*TASK OBJECTIVE*.
Only the pictures stay out; every record is to be quoted exactly.

Items from a dataset:

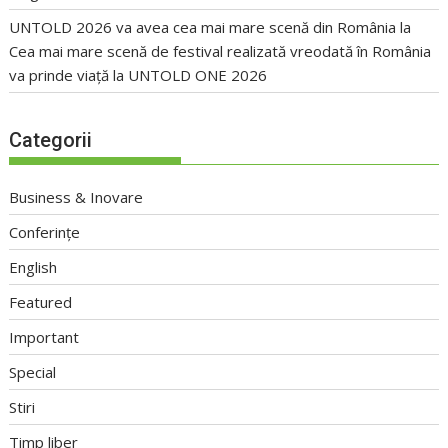
UNTOLD 2026 va avea cea mai mare scenă din România
la
Cea mai mare scenă de festival realizată vreodată în România
va prinde viață la UNTOLD ONE 2026
Categorii
Business & Inovare
Conferințe
English
Featured
Important
Special
Stiri
Timp liber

*EXERCISE SOLUTION*.
UNTOLD 2026 va avea cea mai mare scenă din România
la
Cea mai mare scenă de festival realizată vreodată în România
va prinde viață la UNTOLD ONE 2026
Categorii
Business & Inovare
Conferințe
English
Featured
Important
Special
Stiri
Timp liber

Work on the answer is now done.